Firenze – Torna il giallo in Toscana e torna il Maggio. Il Maggio Musicale Fiorentino, dopo tanti mesi di attività svolta a sala vuota, finalmente inaugura lunedì 26 aprile 2021 alle ore 20, l’83esima edizione del Festival del Maggio Musicale Fiorentino aprendo finalmente le sue porte al pubblico. In programma un raffinato concerto sinfonico corale diretto dal maestro Daniele Gatti, sul podio a dirigere il Coro e l’Orchestra del Maggio Musicale Fiorentino. Il programma è interamente dedicato al compositore Igor Stravinskij, nel 50° anniversario dalla sua scomparsa, con la Symphonie de Psaumes e la Sinfonia in do. Maestro del Coro Lorenzo Fratini.

“Sono molto contento – ha dichiarato il Sovrintendente Alexander Pereira – è un momento molto felice, ma anche un momento programmato perché avevamo pensato all’aperura del Festival proprio il 26 aprile con questo concerto e il 27 con l’opera Adriana Lecouvreur. Sembra quasi che la programmazione l’abbia fatta il primo ministro Draghi: la sua riapertura coincide esattamente con quella del Maggio Musicale Fiorentino e io gli sono molto grato di questa “regia fantastica”. Noi abbiamo applicato le procedure di sicurezza, testato tutti i collaboratori del Teatro con, fin ora, più di 15mila test sierologici a tutti ogni settimana, abbiamo sempre rispettato il nostro cartellone mantenendo così l’eccellenza del Coro e dell’Orchestra, abbiamo registrato i nostri spettacoli e così siamo stati sempre pronti per riaprire quando sarebbe stato permesso: e adesso finalmente è arrivato il momento di accogliere nuovamente il pubblico e di andare in scena”. Inoltre, un annuncio straordinario, che riguarda la Tosca concertante che verrà portata al Festival di Salisburgo (tema del Festival “Roma”), ma che poi verrà ripetuta il 19 maggio a Firenze, per l’85esimo compleanno di Zubin Mehta.
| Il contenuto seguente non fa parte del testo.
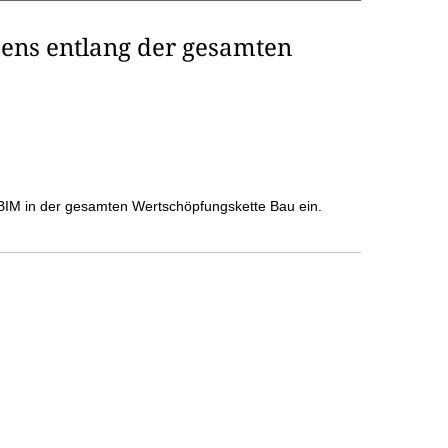
sens entlang der gesamten
on BIM in der gesamten Wertschöpfungskette Bau ein.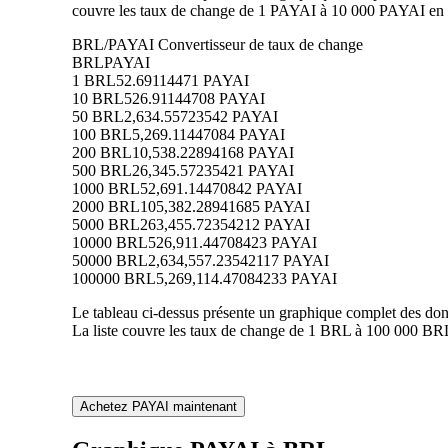
couvre les taux de change de 1 PAYAI à 10 000 PAYAI en B
BRL/PAYAI Convertisseur de taux de change
BRL
PAYAI
1 BRL
52.69114471 PAYAI
10 BRL
526.91144708 PAYAI
50 BRL
2,634.55723542 PAYAI
100 BRL
5,269.11447084 PAYAI
200 BRL
10,538.22894168 PAYAI
500 BRL
26,345.57235421 PAYAI
1000 BRL
52,691.14470842 PAYAI
2000 BRL
105,382.28941685 PAYAI
5000 BRL
263,455.72354212 PAYAI
10000 BRL
526,911.44708423 PAYAI
50000 BRL
2,634,557.23542117 PAYAI
100000 BRL
5,269,114.47084233 PAYAI
Le tableau ci-dessus présente un graphique complet des don
La liste couvre les taux de change de 1 BRL à 100 000 BRL
Achetez PAYAI maintenant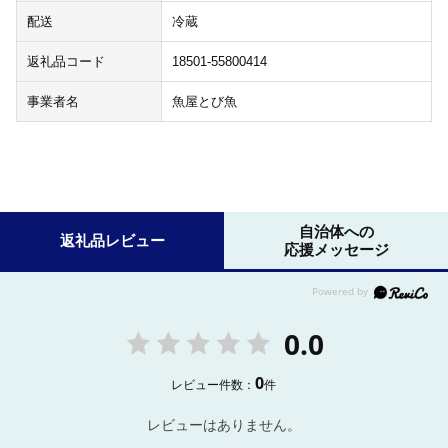
配送
冷蔵
返礼品コード
18501-55800414
事業者名
魚屋とび魚
自治体への
返礼品レビュー
応援メッセージ
0.0
0
レビュー件数：
件
レビューはありません。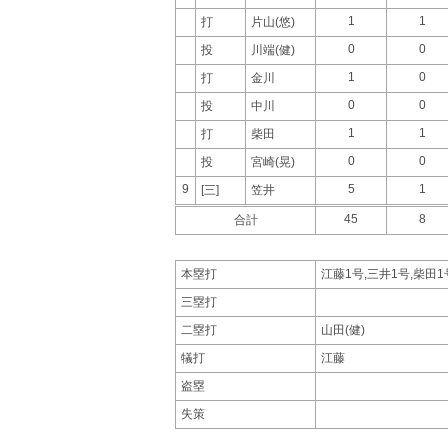
1
1
打
片山(悠)
0
0
投
川端(健)
1
0
打
金川
0
0
投
中川
1
1
打
柴田
0
0
投
宮崎(晃)
9
5
1
[三]
笠井
45
8
合計
本塁打
江藤1号,三井1号,柴田1
三塁打
二塁打
山田(健)
犠打
江藤
盗塁
失策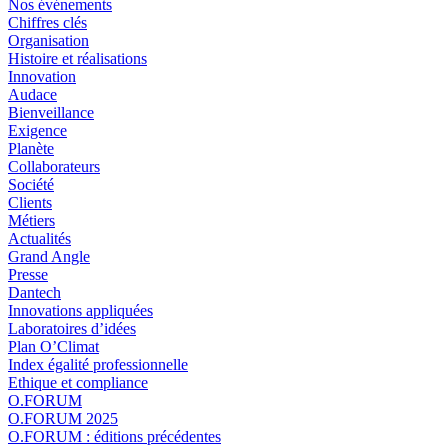
Nos événements
Chiffres clés
Organisation
Histoire et réalisations
Innovation
Audace
Bienveillance
Exigence
Planète
Collaborateurs
Société
Clients
Métiers
Actualités
Grand Angle
Presse
Dantech
Innovations appliquées
Laboratoires d’idées
Plan O’Climat
Index égalité professionnelle
Ethique et compliance
O.FORUM
O.FORUM 2025
O.FORUM : éditions précédentes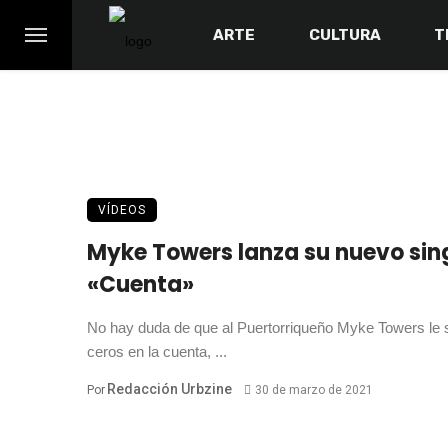
ARTE
CULTURA
T
VÍDEOS
Myke Towers lanza su nuevo sin
«Cuenta»
No hay duda de que al Puertorriqueño Myke Towers le 
ceros en la cuenta, ...
Redacción Urbzine
Por
30 de marzo de 2021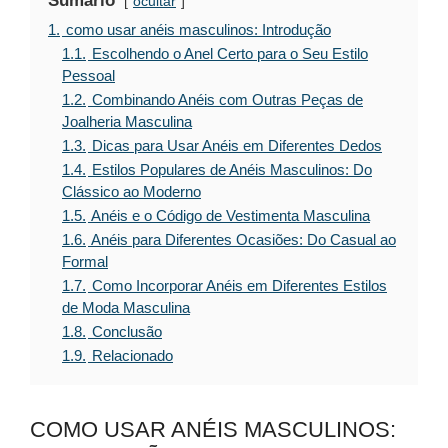
Sumário
ocultar
1.
como usar anéis masculinos: Introdução
1.1.
Escolhendo o Anel Certo para o Seu Estilo
Pessoal
1.2.
Combinando Anéis com Outras Peças de
Joalheria Masculina
1.3.
Dicas para Usar Anéis em Diferentes Dedos
1.4.
Estilos Populares de Anéis Masculinos: Do
Clássico ao Moderno
1.5.
Anéis e o Código de Vestimenta Masculina
1.6.
Anéis para Diferentes Ocasiões: Do Casual ao
Formal
1.7.
Como Incorporar Anéis em Diferentes Estilos
de Moda Masculina
1.8.
Conclusão
1.9.
Relacionado
COMO USAR ANÉIS MASCULINOS: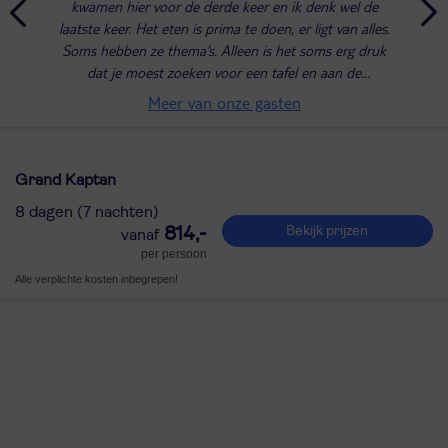
kwamen hier voor de derde keer en ik denk wel de
laatste keer. Het eten is prima te doen, er ligt van alles.
Soms hebben ze thema’s. Alleen is het soms erg druk
dat je moest zoeken voor een tafel en aan de
hebberige mensen kan je je aan irriteren....
Meer van onze gasten
Grand Kaptan
8 dagen (7 nachten)
814,-
Bekijk prijzen
per persoon
Alle verplichte kosten inbegrepen!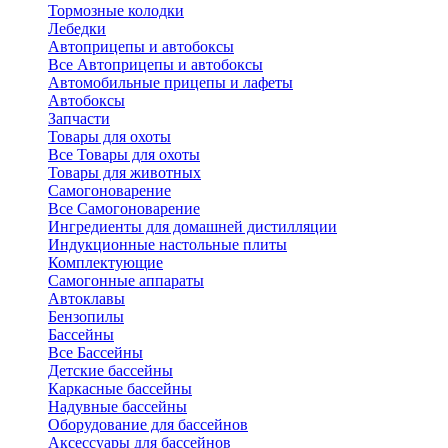
Тормозные колодки
Лебедки
Автоприцепы и автобоксы
Все Автоприцепы и автобоксы
Автомобильные прицепы и лафеты
Автобоксы
Запчасти
Товары для охоты
Все Товары для охоты
Товары для животных
Самогоноварение
Все Самогоноварение
Ингредиенты для домашней дистилляции
Индукционные настольные плиты
Комплектующие
Самогонные аппараты
Автоклавы
Бензопилы
Бассейны
Все Бассейны
Детские бассейны
Каркасные бассейны
Надувные бассейны
Оборудование для бассейнов
Аксессуары для бассейнов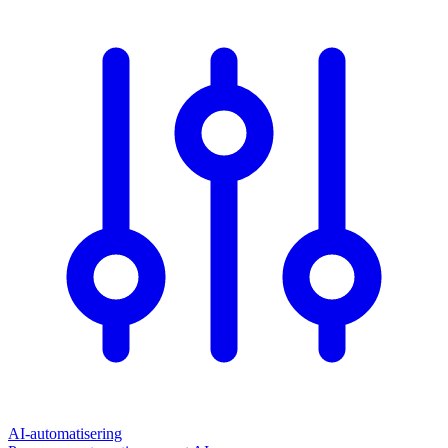
AI-automatisering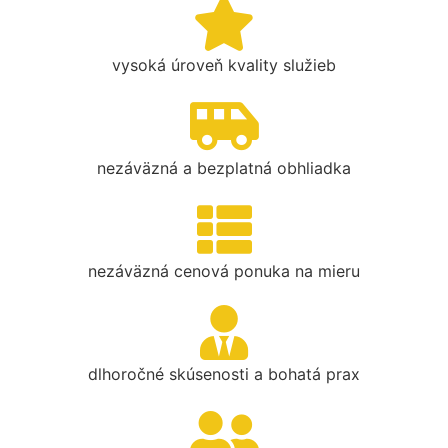
vysoká úroveň kvality služieb
nezáväzná a bezplatná obhliadka
nezáväzná cenová ponuka na mieru
dlhoročné skúsenosti a bohatá prax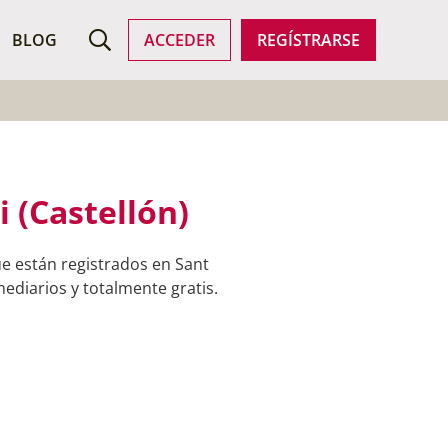
ROFESIONALES
BLOG
ACCEDER
REGÍSTRARSE
 (Castellón)
e están registrados en Sant
mediarios y totalmente gratis.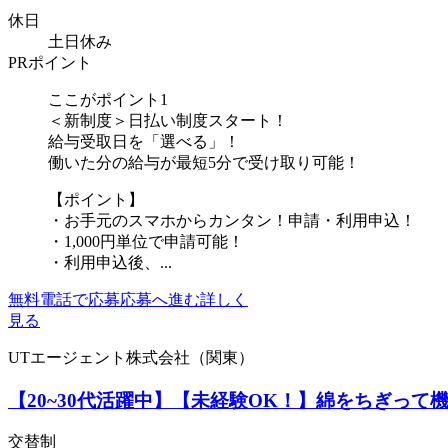
休日
土日休み
PRポイント
ここがポイント1
＜新制度＞日払い制度スタート！
給与受取日を「選べる」！
働いた分の給与が最短5分で受け取り可能！
【ポイント】
・お手元のスマホからカンタン！申請・利用申込！
・1,000円単位で申請可能！
・利用申込後、...
無料電話で応募
応募へ進む
詳しく
見る
UTエージェント株式会社（関東）
【20~30代活躍中】【未経験OK！】綿をちぎって
交替制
Il maestro Daniele Gatti torna nuovamente al Maggio dopo il concerto sinfonico di Pasqua dello scorso 3 aprile 2021, che è ancora possibile vedere in streaming sul sito del Maggio (e che ha già registrato più di 14.000 visualizzazioni). “Per me è un grande piacere tornare ed essere qui al Maggio per inaugurare il Festival in un momento che comunque è ancora di difficoltà: è più di un anno che la musica prosegue a singhiozzo, però non è mai morta. Anche se i concerti e gli spettacoli venivano eseguiti senza pubblico, anche se abbiamo avuto il sostegno, non soltanto delle reti nazionali, della Rai e privati, ci siamo tutti battuti affinché la musica non abdicasse di fronte al virus e se riusciamo ad avere il pubblico il giorno 26 è il simbolo di una grande vittoria”.
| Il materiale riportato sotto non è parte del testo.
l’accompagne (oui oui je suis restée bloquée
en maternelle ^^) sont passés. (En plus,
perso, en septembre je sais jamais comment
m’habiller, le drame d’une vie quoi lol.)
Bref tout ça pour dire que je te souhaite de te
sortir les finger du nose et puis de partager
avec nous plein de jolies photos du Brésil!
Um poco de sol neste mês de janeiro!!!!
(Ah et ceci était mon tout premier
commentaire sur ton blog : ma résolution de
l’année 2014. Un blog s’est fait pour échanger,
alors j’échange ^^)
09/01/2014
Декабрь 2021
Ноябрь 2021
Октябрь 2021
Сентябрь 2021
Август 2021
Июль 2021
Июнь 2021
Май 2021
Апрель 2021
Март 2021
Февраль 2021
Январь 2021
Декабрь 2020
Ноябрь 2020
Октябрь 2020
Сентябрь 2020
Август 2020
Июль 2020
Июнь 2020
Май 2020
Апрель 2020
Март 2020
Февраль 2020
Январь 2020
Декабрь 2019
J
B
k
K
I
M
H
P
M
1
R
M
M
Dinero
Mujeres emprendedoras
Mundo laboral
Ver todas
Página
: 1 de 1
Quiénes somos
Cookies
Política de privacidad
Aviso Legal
Continua il maestro Gatti: “Al concerto inaugurale del Festival del Maggio, presentiamo musiche di Igor Stravinskij, nel 50° anniversario della sua scomparsa, con due rare composizioni. Il grande pubblico naturalmente è affezionato allo Stravinskij dei primi anni del Secolo quindi alle sue più celebri composizioni La sagra della primavera, L’uccello di fuoco, Petruška, ma questo compositore ha scritto tantissima musica nel corso della sua carriera poi, intorno all’inizio degli anni ‘20, ha avuto una svolta ‘neoclassica’ e quindi ha ripreso gli stilemi del periodo classico, della fine del periodo barocco e li ha rivisti alla luce dell’esperienza del Novecento. Le due sinfonie che con l’Orchestra e il Coro del Maggio eseguiremo, sono infatti due esempi molto pertinenti per quello che riguarda questo stile stravinskiano. Sono due composizioni rare però penso che questo programma sofisticato sia particolarmente adatto per inaugurare un Festival così importante.”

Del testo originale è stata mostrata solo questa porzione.